I wrote this originally for Any Other Business
Since 2008 we have all been witness to governments across the world waxing lyrical about the measures they have put in place to protect us from another financial crisis. But, as events in recent weeks leave us asking whether we ever even emerged from the crisis at all, it appears that nothing fundamental has changed.
The announcement late last Friday that the USA had lost their triple AAA rating for the first time capped a bad week for the financial markets. The Daily Express called it ‘Black Friday’ and claimed that billions of pounds had been wiped off saver’s pensions. According to NAPF it is estimated that UK schemes could have lost as much as 7% of their asset value in the past week’s market unrest. Pension funds, which lost an average of 17% of their value after the economic crash in 2008, are once again vulnerable to financial turmoil and many people may well be asking themselves if any real lessons have been learnt since the last crisis.
Investors, whose nerves have certainly been tested this week, had moved their money away from equities and into longer term and seemingly safer government bonds (or gilts). Billy Burrows, the director of Better Retirement Group, explained that pension savers are set to suffer as yields on long dated gilts are ‘dropping like a stone.’ Bond prices are rising as more investors move away from shares and this price rise is likely to be felt by pension savers. Now, with investors losing trust in the bond market, they are turning to gold as a safe haven. The question, when investors have moved as far towards ‘safety’ as possible, is where do they have left to go?

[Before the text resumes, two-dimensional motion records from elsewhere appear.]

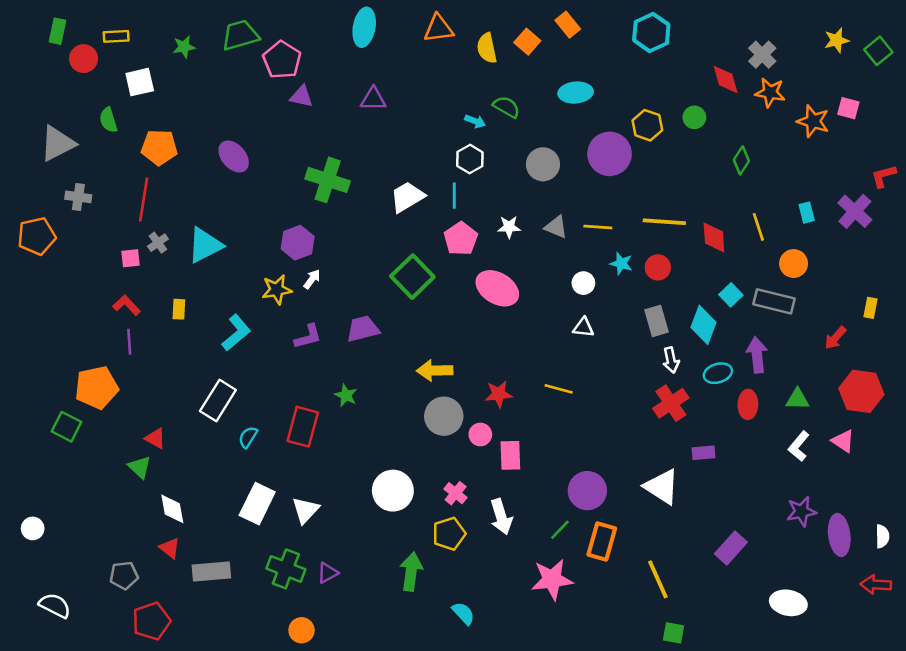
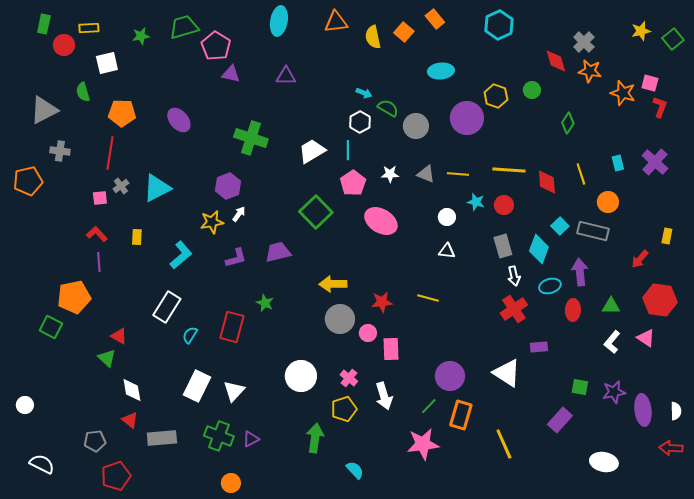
green semicircle: (506, 107) -> (388, 108), moved
red L-shape: (884, 176) -> (660, 107), moved, turned 125
green square: (673, 633) -> (580, 387), moved

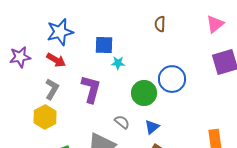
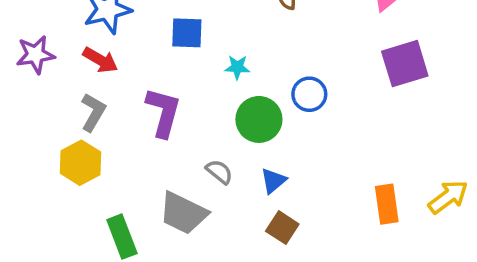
cyan star: (118, 63) -> (237, 67), moved
blue circle: (172, 79) -> (309, 94), size x0.7

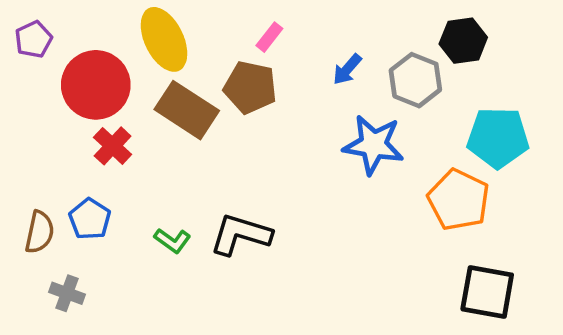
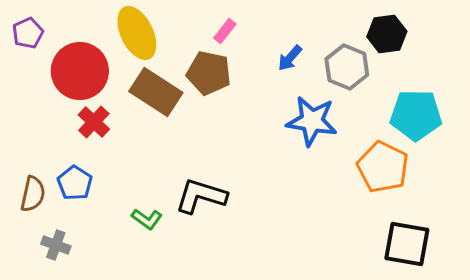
green L-shape: (172, 241) -> (147, 219), moved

We are all going to be increasingly relying on investments for security in the future. According to the ONS a twenty year old is three times more likely to live to be 100 than our grandparents while a baby born today is 8 times more likely to live to be 100 than one born 80 years ago. Add to this the fact that pension auto-enrolment begins next year and the need for change becomes even more apparent. We all rely on long-term economic stability but we are yet to see any action from the government that goes beyond sticking together a system that is clearly falling apart. Surely we should no longer be relying on investors jumping from shares to bonds to gold in order to avert imminent disaster.
In light of this the announcement by Vince Cable’s of an independent review of investment in UK equity markets must be a good thing. FairPensions will be engaging with Professor Jon Kay, who is heading up the review, to ensure that fiduciary duties, which exist to protect savers, are no longer used as a justification for short-termist behaviour.
Society cannot endure teetering on the edge of economic disaster for much longer. We need radical, fundamental reform that goes to the heart of the problems we face or else it will be pension savers and the public at large who suffer.